- In New York state nursing homes, the presence of a healthcare union was associated with a 30% relative decrease in COVID-19 deaths and a 42% relative decrease in infections compared to nursing homes without a union, a Health Affairs study published late last week found.
- Unions were associated with greater access to personal protective equipment, too. Those at unionized nursing homes had greater access to N95 masks and eye shields, according to the report.
- The authors concluded that healthcare worker unionization "may play an important role in ensuring access to appropriate PPE and implementing infection control policies that protect vulnerable nursing home residents."
The COVID-19 pandemic has hit nursing homes brutally due to their vulnerable populations and close living quarters. More than 40% of reported COVID-19 deaths in the U.S. occurred in nursing homes, according to the Health Affairs report.
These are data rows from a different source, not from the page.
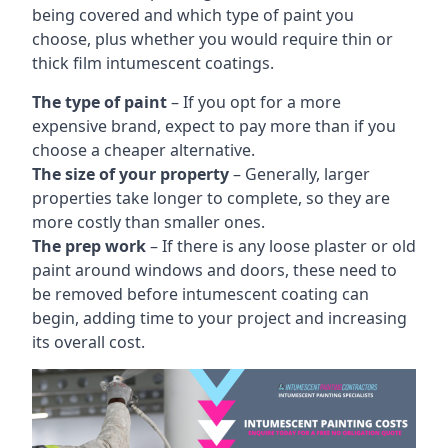
being covered and which type of paint you
choose, plus whether you would require thin or
thick film intumescent coatings.
The type of paint
– If you opt for a more
expensive brand, expect to pay more than if you
choose a cheaper alternative.
The size of your property
– Generally, larger
properties take longer to complete, so they are
more costly than smaller ones.
The prep work
– If there is any loose plaster or old
paint around windows and doors, these need to
be removed before intumescent coating can
begin, adding time to your project and increasing
its overall cost.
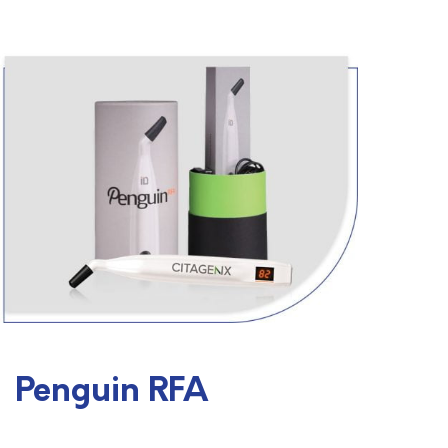
Penguin RFA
Adam Dean, co-author and assistant professor of political science at George Washington University, said early research focused on facilities' quality ratings and local levels of COVID-19 spread to explain why certain nursing homes fared far worse than others across early hotspot states.
He and other Health Affairs researchers looked at New York specifically, and were able to link another factor to mortality rates at similar facilities in the same region — union status.
Looking at mortality, their sample included 355 nursing homes across the state. About half, or 246 facilities, had healthcare worker unions. The majority of those unionized employees are represented by Service Employees International Union. Others are members of the New York State Nurses Association and Teamsters.
Their findings suggest those labor unions performed some functions that reduced COVID-19 deaths among their patient population. Beyond holding protests and vigils and gathering data on unsafe working conditions to raise awareness, they took legal action demanding employers offer more protections, Dean said.
He was wary though to apply the findings to other settings, such as hospitals, without further research.
As he and the other authors wrote, "more research is needed to understand the numerous mechanisms through which unions may influence COVID-19 mortality rates, such as staff training, reducing use of part-time workers, implementing infection protocols, and giving workers a collective voice in the workplace."
Unionized facilities in the study were more likely to be for-profit and less likely to be associated with a chain. They also had lower staffing ratios and were located in metro areas with higher levels of COVID-19 spread, according to the report.
Healthcare labor unions have been active throughout the pandemic, holding protests and other events, often over PPE and staffing concerns. Some with expired contracts have gone on strike, including nurses and service workers on strike this week at University of Illinois Hospital in Chicago.